Linda T confused in Atlanta


----------



## ajs beetle eater (Feb 21, 2008)

*tillie*

 i will get you a picture put up in the next few days i will show you what the matt looks like aj


----------



## ajs beetle eater (Feb 21, 2008)

*tillie*

tille if you look up mercer mat on the net you will get an idea of what i mean aj


----------



## Tillie (Apr 26, 2006)

Hi AJ,

I use inner covers on some of my hives - sounds like the Mercer Mat is made of vinyl but is just an inner cover in disguise??? So the mat to use over the AJ's Beetle Eaters should cover the tops of all of the frames in that box in the way an inner cover does?

Linda T in Atlanta


----------



## summer1052 (Oct 21, 2007)

*Pour spout*

I have one of those little cork/metal spout combos that I bought for vinegar, oil, and other decorative kitchen bottles. You know the kind: put your oil in here, and drizzle into the pan, and it looks nicer than a big ol' bottle on the counter. I bought mine at a Pier One type store; a larger grocery store or gourmet shop should have them by the handful. 

I put oil in a small bottle, added the spout, and use that to fill the trap. Works like a charm. You can add oil without having to remove the top of the trap, just drizzle in.

Summer


----------



## ajs beetle eater (Feb 21, 2008)

*ajs beetle eater*

 hi guys just wanted to know how the beetle eaters are working for you i hope they are working as well over in the states as they are in australia we are catching a lot of beetle here love some feed back thanks aj


----------



## sc-bee (May 10, 2005)

Any way we could see a picture of your hive w/ a trap set up with mat in place. I have been covering the trap area w/floor covering w/fair success.

Trap was in about five days or so:


----------



## summer1052 (Oct 21, 2007)

AJ, the traps are great!! 

I had a hive which had larvae in it, to the point I had to freeze 3 frames and return them. I got your traps, "vinyl" shelf cover, and put them out. 

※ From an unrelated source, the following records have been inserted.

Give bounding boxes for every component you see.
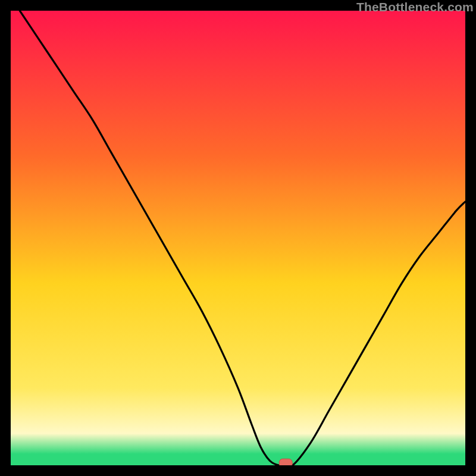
watermark-text: TheBottleneck.com [356,0,474,14]
bottleneck-chart [11,11,465,465]
chart-frame [11,11,465,465]
gradient-background [11,11,465,465]
optimal-point-marker [279,459,292,465]
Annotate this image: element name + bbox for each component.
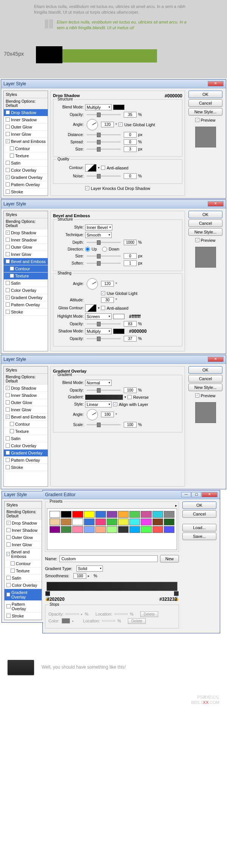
preset-swatch[interactable]	[118, 519, 129, 525]
minimize-button[interactable]: —	[181, 492, 191, 497]
spread-slider[interactable]	[87, 141, 121, 143]
checkbox-icon[interactable]	[6, 125, 10, 129]
noise-input[interactable]: 0	[124, 173, 137, 179]
angle-dial[interactable]	[87, 119, 98, 130]
load-button[interactable]: Load...	[182, 524, 216, 531]
gradient-stop-left[interactable]	[45, 591, 50, 596]
preset-swatch[interactable]	[61, 511, 72, 518]
style-color-overlay[interactable]: Color Overlay	[4, 167, 48, 174]
reverse-checkbox[interactable]	[127, 395, 132, 399]
highlight-mode-dropdown[interactable]: Screen	[85, 313, 112, 320]
gradient-type-dropdown[interactable]: Solid	[76, 566, 103, 572]
new-style-button[interactable]: New Style...	[188, 108, 222, 116]
preset-swatch[interactable]	[141, 519, 151, 525]
style-outer-glow[interactable]: Outer Glow	[4, 244, 48, 251]
size-slider[interactable]	[87, 149, 121, 150]
bevel-style-dropdown[interactable]: Inner Bevel	[85, 224, 112, 230]
style-inner-glow[interactable]: Inner Glow	[4, 251, 48, 258]
preset-swatch[interactable]	[50, 519, 60, 525]
styles-header[interactable]: Styles	[4, 91, 48, 98]
style-stroke[interactable]: Stroke	[4, 188, 48, 196]
preset-swatch[interactable]	[72, 526, 83, 533]
checkbox-icon[interactable]	[6, 118, 10, 122]
style-inner-shadow[interactable]: Inner Shadow	[4, 237, 48, 244]
gradient-style-dropdown[interactable]: Linear	[85, 401, 112, 407]
checkbox-icon[interactable]	[10, 154, 14, 158]
style-drop-shadow[interactable]: Drop Shadow	[4, 109, 48, 116]
style-color-overlay[interactable]: Color Overlay	[4, 287, 48, 294]
preset-swatch[interactable]	[129, 519, 140, 525]
preset-swatch[interactable]	[118, 511, 129, 518]
style-outer-glow[interactable]: Outer Glow	[4, 124, 48, 131]
blend-mode-dropdown[interactable]: Normal	[85, 380, 112, 386]
cancel-button[interactable]: Cancel	[188, 219, 222, 227]
style-texture[interactable]: Texture	[4, 152, 48, 160]
style-gradient-overlay[interactable]: Gradient Overlay	[4, 450, 48, 457]
direction-up-radio[interactable]	[85, 247, 90, 252]
opacity-input[interactable]: 35	[124, 112, 137, 118]
checkbox-icon[interactable]	[6, 190, 10, 194]
antialias-checkbox[interactable]	[101, 166, 105, 170]
preset-swatch[interactable]	[129, 526, 140, 533]
close-button[interactable]: ✕	[208, 201, 224, 207]
preset-swatch[interactable]	[164, 519, 174, 525]
distance-input[interactable]: 0	[124, 132, 137, 138]
preset-swatch[interactable]	[107, 511, 117, 518]
scale-slider[interactable]	[87, 424, 121, 425]
style-inner-glow[interactable]: Inner Glow	[4, 131, 48, 138]
style-stroke[interactable]: Stroke	[4, 309, 48, 316]
new-style-button[interactable]: New Style...	[188, 228, 222, 236]
smoothness-input[interactable]: 100	[73, 573, 86, 579]
preset-swatch[interactable]	[141, 526, 151, 533]
style-satin[interactable]: Satin	[4, 280, 48, 287]
technique-dropdown[interactable]: Smooth	[85, 232, 112, 238]
titlebar[interactable]: Layer Style ✕	[1, 200, 226, 208]
style-satin[interactable]: Satin	[4, 160, 48, 167]
contour-picker[interactable]	[85, 164, 96, 172]
ok-button[interactable]: OK	[182, 501, 216, 509]
soften-slider[interactable]	[87, 263, 121, 264]
style-contour[interactable]: Contour	[4, 145, 48, 152]
gradient-picker[interactable]	[85, 395, 123, 400]
preset-swatch[interactable]	[107, 526, 117, 533]
preset-swatch[interactable]	[50, 526, 60, 533]
shading-angle-dial[interactable]	[87, 278, 98, 290]
titlebar[interactable]: Gradient Editor —▢✕	[43, 490, 220, 499]
preset-swatch[interactable]	[164, 511, 174, 518]
preview-checkbox[interactable]	[195, 118, 199, 122]
angle-dial[interactable]	[87, 409, 98, 420]
style-pattern-overlay[interactable]: Pattern Overlay	[4, 181, 48, 188]
angle-input[interactable]: 120	[101, 122, 114, 127]
shadow-color-swatch[interactable]	[113, 329, 124, 334]
gradient-name-input[interactable]: Custom	[59, 555, 158, 562]
new-style-button[interactable]: New Style...	[188, 384, 222, 391]
checkbox-icon[interactable]	[10, 146, 14, 150]
preset-swatch[interactable]	[141, 511, 151, 518]
align-checkbox[interactable]	[113, 402, 117, 406]
new-gradient-button[interactable]: New	[160, 555, 179, 562]
preset-swatch[interactable]	[107, 519, 117, 525]
style-texture[interactable]: Texture	[4, 273, 48, 280]
ok-button[interactable]: OK	[188, 211, 222, 218]
style-drop-shadow[interactable]: Drop Shadow	[4, 229, 48, 237]
preset-swatch[interactable]	[61, 526, 72, 533]
save-button[interactable]: Save...	[182, 533, 216, 540]
cancel-button[interactable]: Cancel	[182, 510, 216, 518]
cancel-button[interactable]: Cancel	[188, 375, 222, 382]
cancel-button[interactable]: Cancel	[188, 99, 222, 107]
checkbox-icon[interactable]	[6, 132, 10, 136]
checkbox-icon[interactable]	[6, 168, 10, 172]
blend-mode-dropdown[interactable]: Multiply	[85, 104, 112, 110]
preset-swatch[interactable]	[152, 511, 163, 518]
opacity-slider[interactable]	[87, 114, 121, 115]
depth-input[interactable]: 1000	[124, 240, 137, 245]
preset-swatch[interactable]	[95, 526, 106, 533]
style-bevel[interactable]: Bevel and Emboss	[4, 258, 48, 265]
preset-swatch[interactable]	[72, 519, 83, 525]
preset-swatch[interactable]	[72, 511, 83, 518]
antialias-checkbox[interactable]	[101, 306, 105, 310]
preset-swatch[interactable]	[118, 526, 129, 533]
gradient-stop-right[interactable]	[174, 591, 179, 596]
preset-swatch[interactable]	[95, 519, 106, 525]
shadow-color-swatch[interactable]	[113, 105, 124, 110]
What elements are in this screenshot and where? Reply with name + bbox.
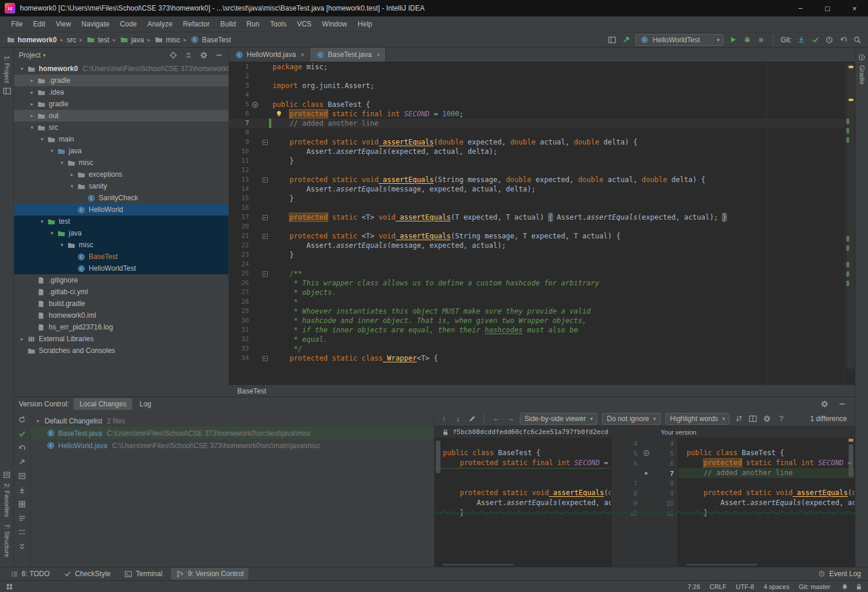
fold-marker-icon[interactable]: − — [263, 356, 268, 361]
editor-line[interactable]: 4 — [229, 90, 845, 100]
diff-line[interactable]: protected static void assertEquals(doubl… — [678, 488, 854, 498]
toolwindow-button-9-version-control[interactable]: 9: Version Control — [171, 568, 248, 580]
menu-item-vcs[interactable]: VCS — [292, 18, 317, 31]
toolwindow-button-terminal[interactable]: Terminal — [119, 568, 167, 580]
diff-left-pane[interactable]: public class BaseTest { protected static… — [435, 438, 611, 567]
editor-line[interactable]: 34− protected static class Wrapper<T> { — [229, 354, 845, 363]
editor-line[interactable]: 5public class BaseTest { — [229, 100, 845, 109]
chevron-collapsed-icon[interactable]: ▸ — [18, 336, 26, 342]
menu-item-window[interactable]: Window — [317, 18, 352, 31]
diff-line[interactable]: protected static final int SECOND = 1000… — [435, 458, 611, 468]
diff-line[interactable]: public class BaseTest { — [678, 448, 854, 458]
chevron-expanded-icon[interactable]: ▾ — [48, 148, 56, 154]
caret-position[interactable]: 7:26 — [688, 583, 700, 590]
close-icon[interactable]: × — [376, 51, 380, 58]
diff-line[interactable] — [435, 478, 611, 488]
debug-icon[interactable] — [742, 35, 752, 45]
menu-item-refactor[interactable]: Refactor — [178, 18, 215, 31]
tree-row[interactable]: ▾misc — [14, 157, 228, 169]
tree-row[interactable]: ▸gradle — [14, 98, 228, 110]
pencil-icon[interactable] — [467, 414, 477, 423]
dropdown-highlight-words[interactable]: Highlight words — [665, 413, 730, 425]
project-panel-title[interactable]: Project — [19, 51, 41, 59]
diff-line[interactable] — [678, 478, 854, 488]
file-encoding[interactable]: UTF-8 — [736, 583, 754, 590]
vcs-tab-log[interactable]: Log — [133, 398, 157, 410]
editor-line[interactable]: 20 — [229, 222, 845, 231]
menu-item-tools[interactable]: Tools — [265, 18, 292, 31]
fold-gutter[interactable]: − — [261, 175, 269, 184]
editor-breadcrumb[interactable]: BaseTest — [237, 387, 266, 395]
menu-item-navigate[interactable]: Navigate — [76, 18, 115, 31]
editor-line[interactable]: 29 * Whoever instantiates this object MU… — [229, 307, 845, 316]
editor-line[interactable]: 21− protected static <T> void assertEqua… — [229, 231, 845, 241]
editor-error-stripe[interactable] — [845, 62, 855, 385]
editor-line[interactable]: 16 — [229, 203, 845, 213]
rollback-icon[interactable] — [18, 443, 27, 452]
editor-line[interactable]: 14 Assert.assertEquals(message, expected… — [229, 184, 845, 194]
favorites-stripe-icon[interactable] — [2, 470, 12, 480]
breadcrumb-item-test[interactable]: test — [86, 35, 109, 45]
left-icon[interactable]: ← — [492, 414, 501, 423]
tree-row[interactable]: homework0.iml — [14, 310, 228, 321]
chevron-expanded-icon[interactable]: ▾ — [38, 136, 46, 142]
breadcrumb-item-basetest[interactable]: CBaseTest — [190, 35, 231, 45]
tree-row[interactable]: ▾test — [14, 216, 228, 227]
editor-line[interactable]: 31 * if the inner objects are equal, the… — [229, 325, 845, 335]
locate-icon[interactable] — [169, 51, 178, 60]
tree-row[interactable]: ▾misc — [14, 239, 228, 251]
dropdown-side-by-side-viewer[interactable]: Side-by-side viewer — [520, 413, 597, 425]
diff-line[interactable]: public class BaseTest { — [435, 448, 611, 458]
close-button[interactable]: × — [841, 0, 868, 16]
subclass-marker-gutter[interactable] — [249, 100, 261, 109]
preview-icon[interactable] — [18, 471, 27, 480]
diff-line[interactable]: // added another line — [678, 468, 854, 478]
tree-row[interactable]: ▾main — [14, 133, 228, 145]
play-icon[interactable] — [728, 35, 738, 45]
diff-scrollbar-thumb[interactable] — [436, 440, 440, 473]
dropdown-do-not-ignore[interactable]: Do not ignore — [602, 413, 661, 425]
toolwindow-button-6-todo[interactable]: 6: TODO — [5, 568, 55, 580]
tool-stripe-project[interactable]: 1: Project — [4, 56, 11, 83]
tree-row[interactable]: ▾src — [14, 122, 228, 133]
fold-gutter[interactable]: − — [261, 354, 269, 363]
chevron-expanded-icon[interactable]: ▾ — [36, 418, 45, 424]
event-log-button[interactable]: Event Log — [817, 569, 863, 578]
tree-row[interactable]: .gitignore — [14, 274, 228, 286]
run-configuration-select[interactable]: CHelloWorldTest▾ — [635, 34, 724, 46]
chevron-expanded-icon[interactable]: ▾ — [58, 160, 66, 166]
diff-right-pane[interactable]: public class BaseTest { protected static… — [678, 438, 854, 567]
subclass-icon[interactable] — [250, 100, 260, 109]
history-icon[interactable] — [825, 35, 834, 45]
changed-file-row[interactable]: CHelloWorld.javaC:\Users\me\Files\School… — [31, 439, 434, 452]
diff-line[interactable]: Assert.assertEquals(expected, actual, de… — [678, 498, 854, 508]
fold-marker-icon[interactable]: − — [263, 140, 268, 145]
editor-line[interactable]: 2 — [229, 72, 845, 81]
diff-hscrollbar[interactable] — [443, 564, 513, 566]
changelist-header[interactable]: ▾Default Changelist2 files — [31, 415, 434, 427]
toolwindow-switcher-icon[interactable] — [5, 582, 14, 591]
tree-row[interactable]: ▸.idea — [14, 86, 228, 98]
editor-line[interactable]: 26 * This wrapper class allows us to def… — [229, 278, 845, 288]
vcs-tab-local-changes[interactable]: Local Changes — [73, 398, 132, 410]
tree-row[interactable]: Scratches and Consoles — [14, 345, 228, 356]
diff-line[interactable]: Assert.assertEquals(expected, actual, de… — [435, 498, 611, 508]
line-separator[interactable]: CRLF — [709, 583, 726, 590]
menu-item-file[interactable]: File — [6, 18, 28, 31]
chevron-collapsed-icon[interactable]: ▸ — [28, 78, 36, 83]
down-icon[interactable]: ↓ — [453, 414, 463, 423]
diff-line[interactable] — [435, 468, 611, 478]
tree-row[interactable]: ▸exceptions — [14, 169, 228, 180]
gear-icon[interactable] — [820, 399, 829, 409]
tree-row[interactable]: CSanityCheck — [14, 192, 228, 204]
menu-item-code[interactable]: Code — [115, 18, 142, 31]
editor-line[interactable]: 27 * objects. — [229, 288, 845, 297]
editor-line[interactable]: 32 * equal. — [229, 335, 845, 344]
editor-line[interactable]: 33 */ — [229, 344, 845, 354]
diff-line[interactable] — [678, 438, 854, 448]
tool-stripe-gradle[interactable]: Gradle — [859, 65, 866, 85]
tool-stripe-favorites[interactable]: 2: Favorites — [4, 483, 11, 517]
update-icon[interactable] — [796, 35, 806, 45]
columns-icon[interactable] — [748, 414, 758, 423]
collapse-icon[interactable] — [184, 51, 193, 60]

I see maybe one or two beetles in the hive now, and 6-12 in the trap routinely. I think they are great. 

Now, if you could only do something about wax moths for me . . .

Summer


----------



## ajs beetle eater (Feb 21, 2008)

*sc-bee*

 hi if you look in the bee culture magazine you can see the mat in my add ajs beetle eater this mat is large i have three beetle eaters in my hive you may not need one as large thanks aj


----------



## Troy (Feb 9, 2006)

I am not getting results like summer.

I put out ten of these traps in one apiary that has pretty heavy beetle infestation. I am seeing in some cases hundreds, but at least 2 beetles in every hive I open, but when I dump out the oil in AJ's trap, there is only a few beetles in each one.

In fact the beetles seem to like to hide in the area under the vinyl, right next to the entrance to the trap, but they don't seem to go in very often.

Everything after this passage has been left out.